**Action item:** From the material beneath, pull every line with the word "вибір".

════════

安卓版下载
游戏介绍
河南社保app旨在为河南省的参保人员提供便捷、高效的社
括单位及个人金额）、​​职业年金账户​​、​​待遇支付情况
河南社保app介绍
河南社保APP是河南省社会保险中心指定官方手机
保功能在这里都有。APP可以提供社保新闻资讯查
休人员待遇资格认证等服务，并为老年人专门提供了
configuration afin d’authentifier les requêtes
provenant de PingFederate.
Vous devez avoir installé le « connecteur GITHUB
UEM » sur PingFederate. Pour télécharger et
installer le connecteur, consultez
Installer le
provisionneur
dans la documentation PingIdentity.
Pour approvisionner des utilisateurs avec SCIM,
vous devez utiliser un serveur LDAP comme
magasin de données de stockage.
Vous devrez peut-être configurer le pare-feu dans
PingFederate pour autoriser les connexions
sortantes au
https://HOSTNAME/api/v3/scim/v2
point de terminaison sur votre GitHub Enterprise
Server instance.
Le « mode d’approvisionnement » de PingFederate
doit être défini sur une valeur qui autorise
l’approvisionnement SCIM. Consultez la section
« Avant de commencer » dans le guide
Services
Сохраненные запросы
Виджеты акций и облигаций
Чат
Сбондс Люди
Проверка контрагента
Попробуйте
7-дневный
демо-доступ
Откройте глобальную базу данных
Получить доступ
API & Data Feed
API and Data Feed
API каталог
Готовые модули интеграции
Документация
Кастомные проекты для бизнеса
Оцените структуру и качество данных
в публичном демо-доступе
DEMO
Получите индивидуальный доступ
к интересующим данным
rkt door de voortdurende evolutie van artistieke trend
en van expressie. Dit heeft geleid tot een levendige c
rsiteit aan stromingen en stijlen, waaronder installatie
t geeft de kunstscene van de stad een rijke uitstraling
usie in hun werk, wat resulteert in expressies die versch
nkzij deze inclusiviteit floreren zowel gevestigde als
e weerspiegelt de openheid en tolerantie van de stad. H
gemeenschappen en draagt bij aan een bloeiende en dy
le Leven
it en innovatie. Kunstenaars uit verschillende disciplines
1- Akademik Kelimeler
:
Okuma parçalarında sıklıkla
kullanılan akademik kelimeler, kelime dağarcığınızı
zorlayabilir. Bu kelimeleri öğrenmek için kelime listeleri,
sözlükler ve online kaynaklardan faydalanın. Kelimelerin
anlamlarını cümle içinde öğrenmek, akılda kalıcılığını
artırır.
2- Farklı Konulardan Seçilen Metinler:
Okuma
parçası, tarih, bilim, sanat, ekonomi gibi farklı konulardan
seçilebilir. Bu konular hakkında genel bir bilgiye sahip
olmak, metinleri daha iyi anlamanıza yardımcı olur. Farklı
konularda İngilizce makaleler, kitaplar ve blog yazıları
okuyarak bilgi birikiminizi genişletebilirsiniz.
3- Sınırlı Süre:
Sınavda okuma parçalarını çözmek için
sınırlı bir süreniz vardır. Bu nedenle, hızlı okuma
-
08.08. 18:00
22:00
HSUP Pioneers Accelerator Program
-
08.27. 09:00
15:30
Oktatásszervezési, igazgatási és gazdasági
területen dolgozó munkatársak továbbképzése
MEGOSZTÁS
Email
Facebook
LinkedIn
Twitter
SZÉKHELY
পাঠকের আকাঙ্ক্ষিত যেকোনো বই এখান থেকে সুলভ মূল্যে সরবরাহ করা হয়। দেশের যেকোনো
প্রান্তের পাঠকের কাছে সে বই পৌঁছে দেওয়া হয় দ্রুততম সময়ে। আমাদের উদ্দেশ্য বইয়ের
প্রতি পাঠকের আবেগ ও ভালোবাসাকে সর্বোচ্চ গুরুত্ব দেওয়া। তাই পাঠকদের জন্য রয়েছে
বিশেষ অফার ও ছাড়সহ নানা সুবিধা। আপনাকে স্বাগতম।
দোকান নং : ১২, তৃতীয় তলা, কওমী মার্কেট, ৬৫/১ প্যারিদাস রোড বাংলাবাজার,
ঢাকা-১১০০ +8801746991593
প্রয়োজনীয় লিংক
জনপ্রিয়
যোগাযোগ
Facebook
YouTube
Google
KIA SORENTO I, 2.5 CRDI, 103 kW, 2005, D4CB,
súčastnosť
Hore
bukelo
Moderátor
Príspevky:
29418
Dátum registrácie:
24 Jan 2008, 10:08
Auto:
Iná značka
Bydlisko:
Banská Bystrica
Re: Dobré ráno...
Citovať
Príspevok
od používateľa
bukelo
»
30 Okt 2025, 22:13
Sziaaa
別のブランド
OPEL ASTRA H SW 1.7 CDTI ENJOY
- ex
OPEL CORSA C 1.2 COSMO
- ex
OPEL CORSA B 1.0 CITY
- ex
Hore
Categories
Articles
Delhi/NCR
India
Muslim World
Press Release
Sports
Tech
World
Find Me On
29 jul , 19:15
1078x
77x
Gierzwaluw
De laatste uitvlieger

════════

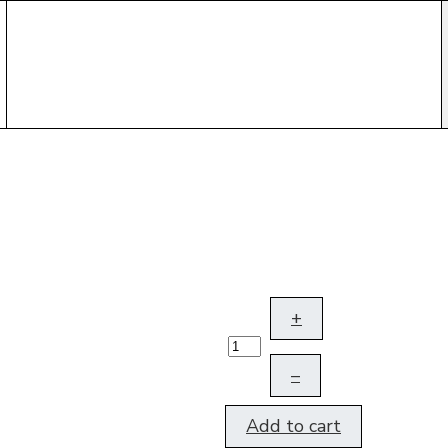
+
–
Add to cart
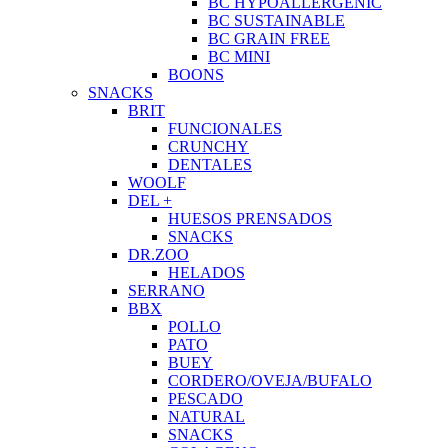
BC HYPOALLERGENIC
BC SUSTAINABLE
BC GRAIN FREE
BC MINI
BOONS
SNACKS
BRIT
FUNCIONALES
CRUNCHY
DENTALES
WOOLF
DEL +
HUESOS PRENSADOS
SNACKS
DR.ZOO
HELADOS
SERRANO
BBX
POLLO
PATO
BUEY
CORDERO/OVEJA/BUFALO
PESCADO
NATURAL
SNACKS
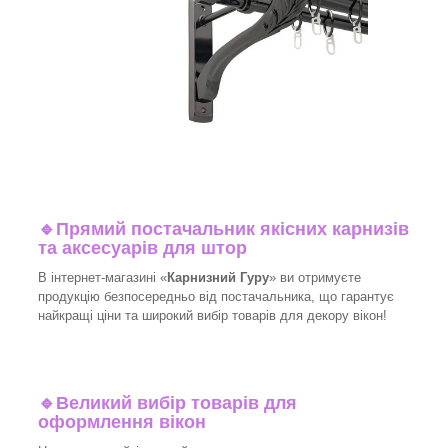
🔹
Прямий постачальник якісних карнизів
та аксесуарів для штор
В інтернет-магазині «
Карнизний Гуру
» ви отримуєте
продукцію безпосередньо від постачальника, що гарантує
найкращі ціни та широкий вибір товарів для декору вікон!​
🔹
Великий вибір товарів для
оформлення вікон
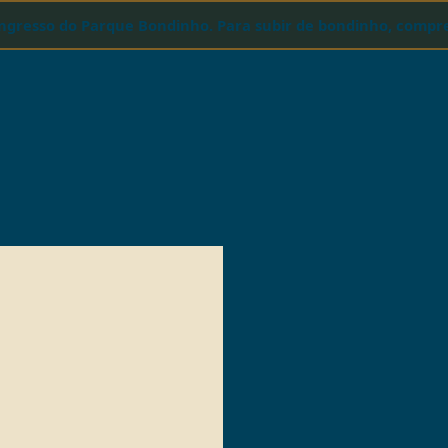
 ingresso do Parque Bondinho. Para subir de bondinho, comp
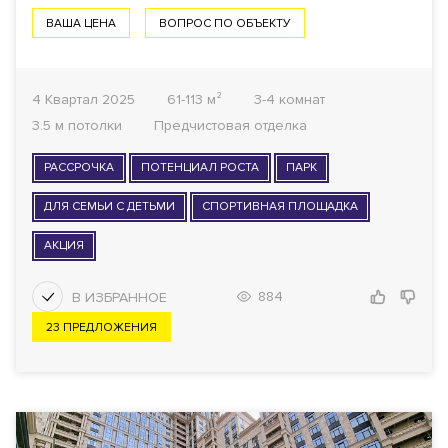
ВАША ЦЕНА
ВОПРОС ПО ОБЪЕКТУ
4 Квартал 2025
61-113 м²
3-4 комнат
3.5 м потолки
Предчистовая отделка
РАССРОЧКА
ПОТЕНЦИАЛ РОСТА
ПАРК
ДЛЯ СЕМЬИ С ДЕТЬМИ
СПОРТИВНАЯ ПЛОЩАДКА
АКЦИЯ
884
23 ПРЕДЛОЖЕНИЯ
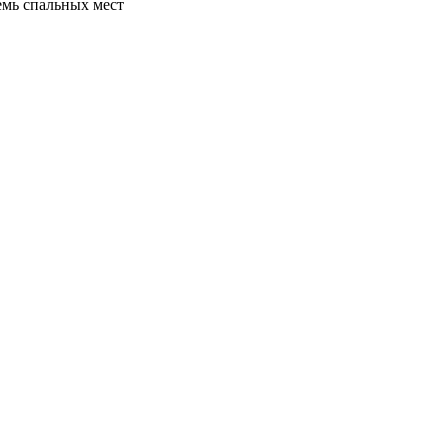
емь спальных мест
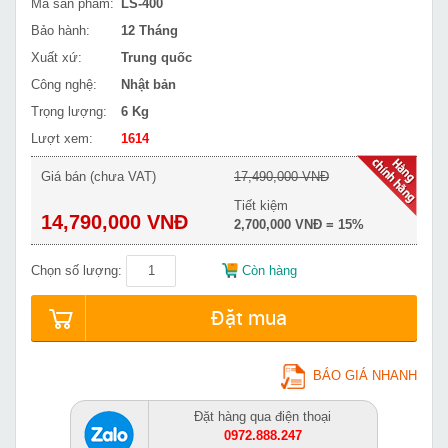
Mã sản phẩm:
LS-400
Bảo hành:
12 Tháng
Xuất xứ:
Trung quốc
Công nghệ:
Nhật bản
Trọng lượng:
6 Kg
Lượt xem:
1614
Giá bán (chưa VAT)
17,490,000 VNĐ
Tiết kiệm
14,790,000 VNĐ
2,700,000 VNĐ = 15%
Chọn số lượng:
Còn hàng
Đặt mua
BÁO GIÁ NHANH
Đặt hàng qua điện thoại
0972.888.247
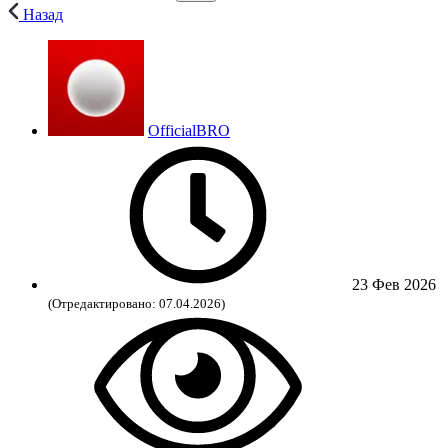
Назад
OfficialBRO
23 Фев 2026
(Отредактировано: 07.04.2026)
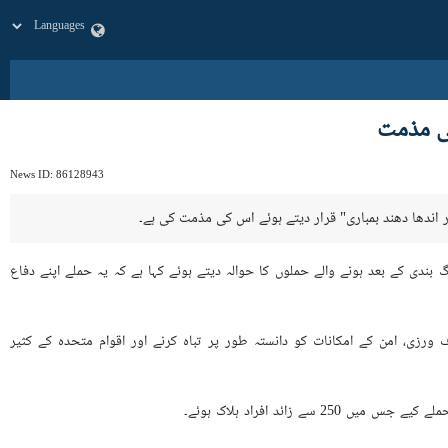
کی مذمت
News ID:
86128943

════════

**Output for this task:**
найкращі ціни та широкий вибір товарів для декору вікон!​
Великий вибір товарів для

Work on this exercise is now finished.